It's a good read! I find it amazing that Magic could be brought back to life after the dark days of  Boston Concessions.


----------



## TheBEast (Jun 9, 2010)

Excellent.  Great approach.  Workin' it right!


----------



## deadheadskier (Jun 9, 2010)

thetrailboss said:


> The worst thing they could do is to go overboard like some other their size did (such as installing a six-pack).



Ragged?

that lift did bancrupt the former owners.


----------



## thetrailboss (Jun 10, 2010)

deadheadskier said:


> Ragged?
> 
> that lift did bancrupt the former owners.


 
Yep.  There are some differences, but the point is that Ragged had been financially prudent and then went out on a limb.


----------



## 4aprice (Jun 10, 2010)

Go Magic Mt go.  Enjoyed my visit there(and meeting Matt et al) this past season and look forward to visiting in the future.  I will wear my Savemagicmt tee shirt proudly all summer long on the lake to broadcast it.

Alex

Lake Hopatcong, NJ


----------



## RustyGroomer (Jun 10, 2010)

4aprice said:


> Go Magic Mt go.  Enjoyed my visit there(and meeting Matt et al) this past season and look forward to visiting in the future.  I will wear my Savemagicmt tee shirt proudly all summer long on the lake to broadcast it.
> 
> Alex
> 
> Lake Hopatcong, NJ



Thank you Alex.  Keep spreading the word & please let OG & I know next time you come back.


----------



## billski (Jun 10, 2010)

thetrailboss said:


> Those are very good improvements that will make a big difference.  Having the Black Lift up and running is a huge improvement.  Having another groomer up and running also helps them.  The snowmaking work also sounds sensible and realistic.
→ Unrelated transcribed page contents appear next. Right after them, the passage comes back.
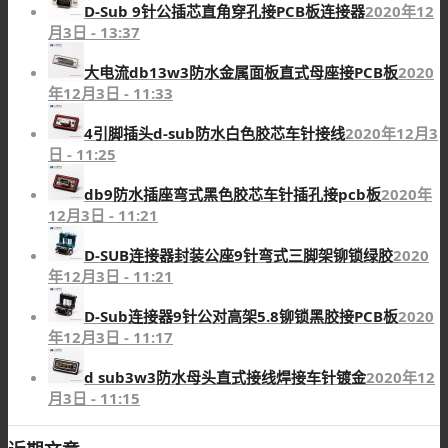
D-Sub 9针公插芯直角穿孔接PCB板连接器
2020年12
月3日 - 13:37
大电流db13w3防水金属面板直式母座接PCB板
2020
年12月3日 - 11:33
4引脚插头d-sub防水白色胶芯车针接线
2020年12月3
日 - 11:25
db9防水插座弯式黑色胶芯车针插孔接pcb板
2020年
12月3日 - 11:21
D-SUB连接器封装公座9针弯式三脚架铆锁绿胶
2020
年12月3日 - 11:21
D-Sub连接器9针公对高架5.8铆锁黑胶接PCB板
2020
年12月3日 - 11:17
d sub3w3防水母头直式接线焊接车针镀金
2020年12
月3日 - 11:15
I guess I need an education, I thought I understood their ops, but from this, I must not.

Why do they need to get the Black lift up and running?  Even with increased attendance this year, the red lift seemed to do the job with diminutive lift lines.  Is this a plan to handle increased attendance?  (I sure hope so!)   
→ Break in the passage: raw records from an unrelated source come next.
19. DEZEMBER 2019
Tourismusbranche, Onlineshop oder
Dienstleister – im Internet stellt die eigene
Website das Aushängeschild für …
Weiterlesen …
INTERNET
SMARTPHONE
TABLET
I like the focus on better trail conditions to bring the money in, so the rewiring for fan guns, mower for less snow to open and the smaller groomer all make sense.  This will certainly improve their regional reputation for variable snow conditions.

What is going on with getting the town to permit them to draw (more?) water from nearby?  I thought one of the biggest snowmaking problems was lack of water.


----------



## neil (Jun 10, 2010)

billski said:


> Why do they need to get the Black lift up and running?  Even with increased attendance this year, the red lift seemed to do the job with diminutive lift lines.  Is this a plan to handle increased attendance?  (I sure hope so!)


When I went to Magic I had no problem riding the Red lift until I hit the West side of the mountain. It was a pain for me to get back over to the Red lift without having to hoof it. Now maybe that's because I'm a snowboarder, but it was pretty annoying.


----------



## orangegondola (Jun 10, 2010)

Bill, Thanks for the insight your questions are very valid.  Hopefully I can shed some light. 



billski said:


> Why do they need to get the Black lift up and running?  Even with increased attendance this year, the red lift seemed to do the job



Most chairlifts (Even new ones) experience downtime during the season.  If red goes down, Magic is closed until it is fixed. (Or we skin but most customers want a chair).  Having the black will allow not only for backup but to give the red some downtime for regular scheduled maintenance.  There were also quite a few weekends this year with 20+ minute lines (Good problem).  The hill needs to cater to a slightly wider audience and while diehards don't mind the wait, we heard alot of "why isn't that chair running"  comments in the liftline.



billski said:


> What is going on with getting the town to permit them to draw (more?) water from nearby?  I thought one of the biggest snowmaking problems was lack of water.



This is on hold, there are a number of breaks in the lines that need to be addressed so that they are not pumping an increased amount of water and sending it into the ground.  This summer's goal is to get the lines tight and right.  You will see a marked difference both in quality and trail count from the planned repairs.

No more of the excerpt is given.